Une jardinerie de plus baissera bientôt les bras et son rideau quai de la Mégisserie dans le Ier. Et ce n’est pas la plus petite ! Le quartier s’en émeut. Delbard, enseigne mythique, serait sur le point de s’en aller. Mais qui sera donc son successeur ? Depuis plusieurs années maintenant, magasins de fleurs et plantes vivaces autant qu’animaleries semblent peu à peu abandonner les lieux et être remplacés par des magasins de décoration. Et la mue est loin d’être finie.

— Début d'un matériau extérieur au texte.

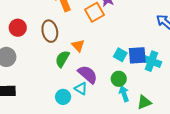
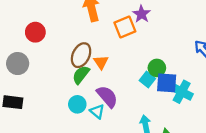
brown ellipse: (50, 31) -> (81, 55), moved, turned 30
green circle: (119, 79) -> (157, 68), moved
cyan circle: (63, 97) -> (77, 104), moved

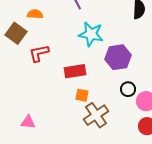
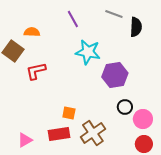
red rectangle: (75, 71) -> (59, 134), moved
orange square: (82, 95) -> (69, 113), moved
pink triangle: (28, 122) -> (25, 140), turned -35

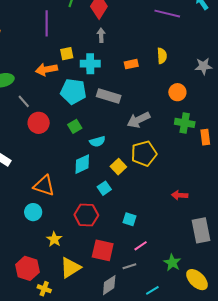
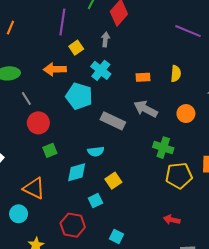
gray arrow: (101, 35) -> (105, 39), moved
yellow square: (67, 54) -> (76, 48), moved, turned -32
cyan cross: (90, 64) -> (101, 70), turned 30
gray rectangle: (109, 96) -> (113, 121), moved
gray arrow: (139, 120) -> (146, 109), moved, turned 45
green cross: (185, 123) -> (163, 148), moved
green square: (75, 126) -> (50, 150), moved
yellow pentagon: (144, 154) -> (179, 176), moved

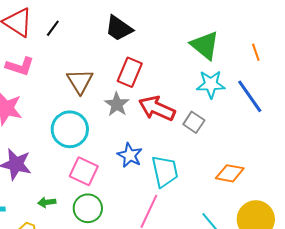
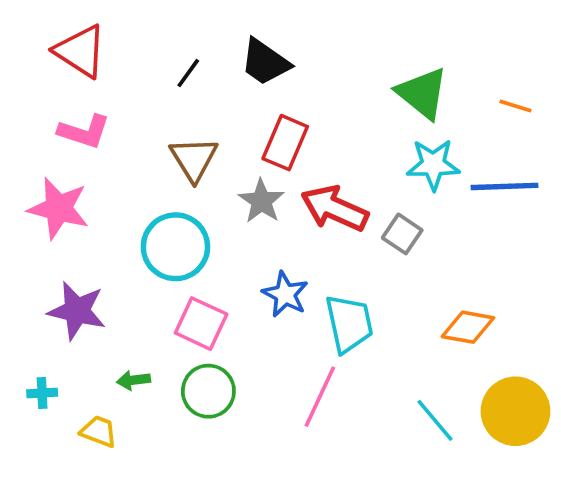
black line: (53, 28) -> (188, 73), moved
orange line: (256, 52) -> (515, 106), turned -54
blue line: (250, 96) -> (505, 186), turned -57

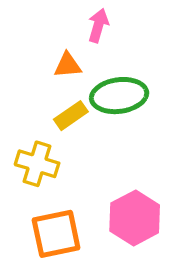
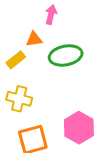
yellow rectangle: (71, 116) -> (16, 60), moved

Est-ce la fin programmée du quai de la Mégisserie, l’historique temple des plantes vertes de tous formats et des bestioles de compagnie de toutes engeances à Paris ? Pour Jean-François Legaret, maire (UMP) du Ier, cette tendance s’explique par une dispersion de la clientèle. « Aujourd’hui, les quais ne sont plus le seul endroit où acheter de quoi fleurir les jardinières. Les fleuristes qui vendent des plantes sont de plus en plus nombreux et de grandes jardineries ont ouvert aux portes de la capitale », observe l’élu.
Erwann, de la boutique déco l’Atelier de Louise à l’angle du quai et de la rue Bertin-Poirée, lui, est ravi. Il a ouvert ici trois magasins en deux ans. « Il y a beaucoup de passage ici. Les promeneurs sont agréablement surpris de nous trouver et les habitants sont ravis », se réjouit-il. Erwann a ainsi grignoté deux jardineries, et un magasin de poissons rouges !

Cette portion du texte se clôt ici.